In analog design, trade-offs between the major design goals like gain, bandwidth, stability,
noise reduction, linearity and power minimization demand considerable effort and time from the
designers. Recently, significant progress has been made in the form of optimization tools [1][2] that
automatically synthesize analog circuits meeting desired performance specifications. However, the
electrical behavior of high-performance analog designs is affected not only by the device sizes and
biasing but also by the layout styles and intricacies.
Process and temperature variations introduce severe mismatches in transistors that are
designed to behave identically [3]. Such mismatches drastically affect the performance of analog
circuits, leading to DC offsets, finite even-order distortion and lower common-mode rejection
[4][5]. These effects can be alleviated by symmetric layout of matched transistors. Thus, due to
their strong impact on design performance, matching and symmetry, along with floorplanning,
placement and parasitic-driven wiring consideration, are of immense importance in analog layouts.
Often, layout designers leverage their years of accumulated expertise to “squeeze-in” the desired
analog circuit performance by careful manual crafting of layouts.
Naturally, complex requirements on analog layouts pose a huge challenge to their design-
automation [4][5]. Over the years, macro-cell based constraint-driven automated placement and
routing methodologies have been proposed for analog circuits [6][7][8]. Despite the generality of
these layout automation schemes, their output layouts are often inferior to the layouts manually
crafted by expert designers in terms of electrical performance and quality; therefore, these layout
automation schemes are yet to attain acceptance in the industry.

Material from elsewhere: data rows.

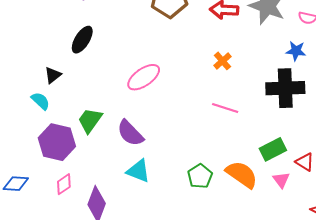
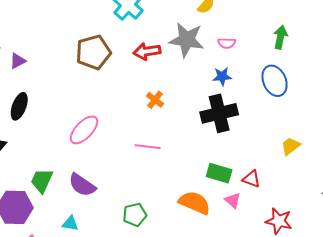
pink line: (225, 108) -> (148, 147), moved
green rectangle: (273, 149) -> (219, 173), turned 55
cyan triangle: (138, 171) -> (70, 223), moved, size x0.7
green pentagon: (200, 176) -> (135, 215), moved, turned 30

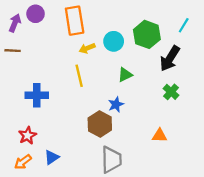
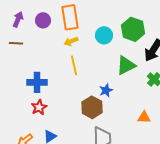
purple circle: (36, 14) -> (43, 20), moved
yellow arrow: (87, 48) -> (71, 41), moved
green triangle: (125, 75) -> (126, 65), moved, size x1.5
red star: (27, 135) -> (39, 107), moved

Several attempts have been made to include designer’s knowledge in the analog layout
automation process. These methods rely on templates constructed by designers through procedural
languages [9][10][11][12], and require significant effort for template setup. Recently, layout-
retargeting by reusing designer-expertise embedded in existing layouts has been proposed. The
Intellectual Property Reuse-based Analog IC Layout (IPRAIL) tool-suite, presented in [13][14],
automatically creates a symbolic structural template from an existing layout by incorporating
floorplan, symmetry and device/wiring alignment information. This structural template is then used
to generate new layouts for new performance specifications and technology processes.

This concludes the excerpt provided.